Bob Mullen worked as a color-separation process salesman for a
company out of Chester. The family moved to Manchester when he took
a job for a company headquartered there. His line of work was made
obsolete, he said, by digital cameras.
Although the Chip Kelly tie was just a simple favor for another
local guy, "Chip came to see me at Florida when he left UNH for
Oregon. When he took over [as head coach] at Oregon, I wanted to go
out there and see how he was running practice."
Mullen had hitched his own wagon to Urban Meyer. After stints at
Wagner, Columbia, and Syracuse, Mullen worked as a graduate
assistant at Notre Dame, where Meyer was on the staff. When Meyer
got the Bowling Green head job, he hired Mullen, who followed him
to Utah and Florida.
Back to the Chip Kelly tie: None other than Nike head (and Oregon
main booster) Phil Knight once said an Oregon assistant was sent to
study Meyer's offense at Florida. ". . . and the offensive
coordinator for Florida was Dan Mullen . . . Anyway, [Mullen's]
from New Hampshire. And he says, 'The guy who really knows this
stuff is Chip Kelly up at the University of New Hampshire.' So
[Oregon offensive coordinator Gary] Crowton, when he came back he
had some rough edges to the spread and he started calling Chip
Kelly on Sundays saying, 'This came up and I didn't quite know what
to do with it.' And Chip always had an answer. So, when LSU came
and picked up Crowton, [Mike] Bellotti knew he'd been talking to
Chip Kelly, so he went to get Chip Kelly."
It's a good tale, and maybe parts of it are even true, but for his
part, Mullen denies that he had even an indirect role in Kelly's
ending up at Oregon, that Crowton had worked at UNH and knew Kelly
independently.
Did Kelly text him when he hit the top spot in the rankings?

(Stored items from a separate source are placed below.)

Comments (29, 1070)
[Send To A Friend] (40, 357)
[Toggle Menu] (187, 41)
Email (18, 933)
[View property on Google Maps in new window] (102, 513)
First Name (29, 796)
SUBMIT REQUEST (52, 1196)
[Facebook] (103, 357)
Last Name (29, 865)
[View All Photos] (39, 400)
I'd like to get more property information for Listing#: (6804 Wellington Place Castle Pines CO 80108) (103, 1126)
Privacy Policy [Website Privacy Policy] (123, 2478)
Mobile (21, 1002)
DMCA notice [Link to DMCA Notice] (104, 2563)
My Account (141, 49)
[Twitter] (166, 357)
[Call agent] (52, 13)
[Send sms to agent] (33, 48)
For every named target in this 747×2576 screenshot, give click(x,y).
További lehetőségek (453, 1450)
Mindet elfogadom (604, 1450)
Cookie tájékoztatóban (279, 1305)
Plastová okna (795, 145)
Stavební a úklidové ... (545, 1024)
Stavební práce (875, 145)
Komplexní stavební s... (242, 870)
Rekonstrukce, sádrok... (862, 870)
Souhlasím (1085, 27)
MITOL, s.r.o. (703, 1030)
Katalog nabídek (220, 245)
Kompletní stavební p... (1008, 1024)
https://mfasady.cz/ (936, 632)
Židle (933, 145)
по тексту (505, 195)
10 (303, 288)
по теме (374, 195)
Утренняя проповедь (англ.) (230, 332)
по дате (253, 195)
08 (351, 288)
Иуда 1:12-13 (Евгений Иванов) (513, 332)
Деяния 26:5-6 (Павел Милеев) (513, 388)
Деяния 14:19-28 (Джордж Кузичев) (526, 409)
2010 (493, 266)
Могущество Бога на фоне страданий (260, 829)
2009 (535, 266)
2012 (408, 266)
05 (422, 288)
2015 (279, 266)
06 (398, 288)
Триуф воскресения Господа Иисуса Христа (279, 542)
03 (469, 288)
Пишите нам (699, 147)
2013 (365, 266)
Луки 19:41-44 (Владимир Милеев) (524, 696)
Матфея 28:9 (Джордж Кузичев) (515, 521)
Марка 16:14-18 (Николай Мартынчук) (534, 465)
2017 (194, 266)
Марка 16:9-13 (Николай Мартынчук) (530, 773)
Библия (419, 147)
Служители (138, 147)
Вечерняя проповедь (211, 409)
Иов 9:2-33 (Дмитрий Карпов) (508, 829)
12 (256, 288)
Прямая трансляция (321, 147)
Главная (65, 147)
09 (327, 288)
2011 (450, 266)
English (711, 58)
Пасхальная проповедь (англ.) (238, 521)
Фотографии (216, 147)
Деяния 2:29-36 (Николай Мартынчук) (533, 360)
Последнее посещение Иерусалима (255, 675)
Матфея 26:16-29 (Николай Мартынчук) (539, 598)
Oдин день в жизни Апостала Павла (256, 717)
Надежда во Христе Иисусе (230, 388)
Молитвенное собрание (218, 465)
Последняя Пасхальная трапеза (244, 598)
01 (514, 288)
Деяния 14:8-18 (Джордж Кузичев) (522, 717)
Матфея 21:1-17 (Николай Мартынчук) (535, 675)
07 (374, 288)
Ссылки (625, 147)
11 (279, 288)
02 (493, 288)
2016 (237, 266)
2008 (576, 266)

"He doesn't text much," Mullen said. "Usually I get calls from
Chip around the draft, around the combine. Very much like me. I
guess I'm bad that way. If I need something or you need something,
I'm there for you."
Mullen did point out that Paul Guenther, now defensive coordinator
of the Cincinnati Bengals, was an Ursinus teammate and lived right
across the hall from him at their fraternity house. And Mississippi
State tight ends coach Scott Sallach also was Class of '94 at
Ursinus playing for Steve Gilbert. Sallach had never worked with
Mullen before he was hired by him in 2009 after stints at Dartmouth
and Princeton.
There was no master plan for any of this back at the frat house in
Collegeville.
"A couple of guys were able to get into coaching right afterwards
and we didn't even know what you could do with that," Mullen
said.
He added, "As it turns out, we were able to do a lot."